10 – THE ADDAMS FAMILY 2

Although the 2019 animated reboot of Charles Addams’ iconic creepy, kooky et al family wasn’t an especially great movie, it at least felt like a movie. Not so much its rushed, directionless, and aggressively humour-free sequel, which fails to do even the slightest bit of justice to these beloved characters and the darkly comic world in which they live.

Opting for that most stale template of a cross-country family road trip, The Addams Family 2 is an appropriately miserable viewing experience that is compiled almost entirely in dated references, eye-rolling puns, and intolerable fart gags that would put off even the Addams clan themselves.
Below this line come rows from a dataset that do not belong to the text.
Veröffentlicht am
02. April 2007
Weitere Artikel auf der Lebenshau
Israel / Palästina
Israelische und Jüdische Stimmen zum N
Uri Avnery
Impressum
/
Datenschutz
Beyond the bland and rather ugly animation, it also completely wastes its rather stellar voice cast, from Oscar Isaac to Charlize Theron, with a script that is so beneath many of them that it’s woeful to imagine them recording some of their lines into a recording booth (though props to the actors, for despite the horrible material they still do give it their all). Not even a sub-plot concerning Wednesday’s true heritage could spark some life into this lifeless sequel, which both general audiences and the characters themselves deserve so much better than.

As cliché as it probably is to say about this movie by now, it really is altogether ooky…

The Addams Family 2 is now available to rent/buy on digital platforms, including Amazon Prime Video.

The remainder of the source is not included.